Nevertheless, the Texas Independent Producers & Royalty Owners Association (TIPRO) said accountability is important when it comes to reliability. The organization commended the governor for his “leadership and commitment” to addressing power supply adequacy in the state.
“Having a level playing field is important, which includes accountability from non-renewable and renewable energy generators,” said TIPRO President Ed Longanecker. “If minimum expectations are not met by some, it’s logical to hold those providers responsible. What that ultimately looks like is up to policymakers, and we look forward to being a part of that process.”
In addition to the allocation of reliability costs, Abbott ordered ERCOT to establish a maintenance schedule for natural gas, coal, nuclear and other non-renewable electricity generators to ensure that there is always an adequate supply of power on the grid to maintain reliable electric service. “This will help prevent an artificial shortage of power.”
The governor also directed the PUC to streamline incentives within ERCOT to foster the development and maintenance of adequate and reliable sources of power, like natural gas, coal and nuclear power. The goal of this strategy, he said, is to ensure that Texas has additional and more reliable power generation capacity.

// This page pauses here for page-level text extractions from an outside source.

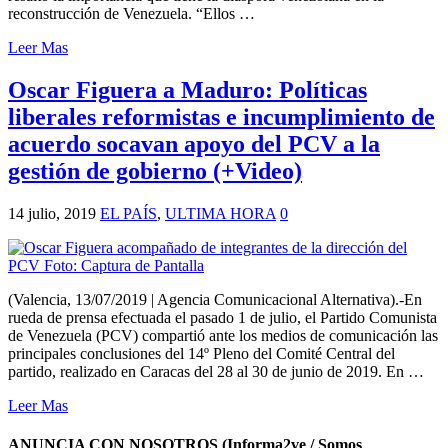
reconstrucción de Venezuela. “Ellos …
Leer Mas
Oscar Figuera a Maduro: Políticas
liberales reformistas e incumplimiento de
acuerdo socavan apoyo del PCV a la
gestión de gobierno (+Video)
14 julio, 2019
EL PAÍS
,
ULTIMA HORA
0
(Valencia, 13/07/2019 | Agencia Comunicacional Alternativa).-En
rueda de prensa efectuada el pasado 1 de julio, el Partido Comunista
de Venezuela (PCV) compartió ante los medios de comunicación las
principales conclusiones del 14º Pleno del Comité Central del
partido, realizado en Caracas del 28 al 30 de junio de 2019. En …
Leer Mas
ANUNCIA CON NOSOTROS (Informa2ve / Somos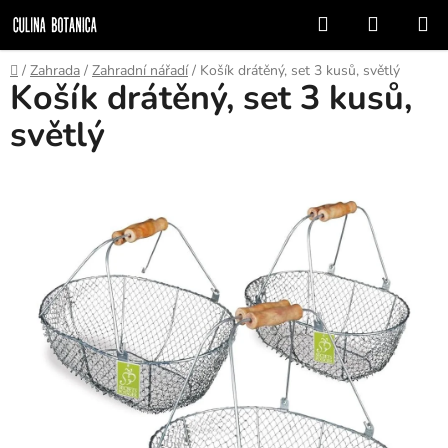
Prejsť
Hľadať
NÁKUP
na
KOŠÍK
obsah
Domov
/
Zahrada
/
Zahradní nářadí
/
Košík drátěný, set 3 kusů, světlý
Košík drátěný, set 3 kusů,
světlý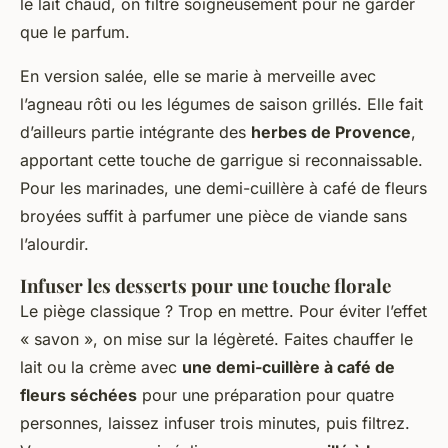
le lait chaud, on filtre soigneusement pour ne garder
que le parfum.
En version salée, elle se marie à merveille avec
l’agneau rôti ou les légumes de saison grillés. Elle fait
d’ailleurs partie intégrante des
herbes de Provence
,
apportant cette touche de garrigue si reconnaissable.
Pour les marinades, une demi-cuillère à café de fleurs
broyées suffit à parfumer une pièce de viande sans
l’alourdir.
Infuser les desserts pour une touche florale
Le piège classique ? Trop en mettre. Pour éviter l’effet
« savon », on mise sur la légèreté. Faites chauffer le
lait ou la crème avec
une demi-cuillère à café de
fleurs séchées
pour une préparation pour quatre
personnes, laissez infuser trois minutes, puis filtrez.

Texas Oil & Gas Association President Todd Staples agreed that Texas should focus on ensuring reliable energy is available. It also should continue to evaluate the energy mix to ensure the right assets are in place to meet power needs throughout the year and during emergencies.
“Balancing reliability with cost-competitiveness for residential and industrial consumers is key to Texas’ future success,” he said.
Longanecker said data clearly suggests the need for more sources of reliable energy supply, including natural gas, to meet growing, and at times unexpected, demand. Noting that Texas consumes more energy than any other state, the increased use of “reliable, dispatchable sources of energy at all times” should be encouraged “to address some of the challenges we may experience with others, including intermittency issues.
“If we don’t get this right, the consequences could be severe.”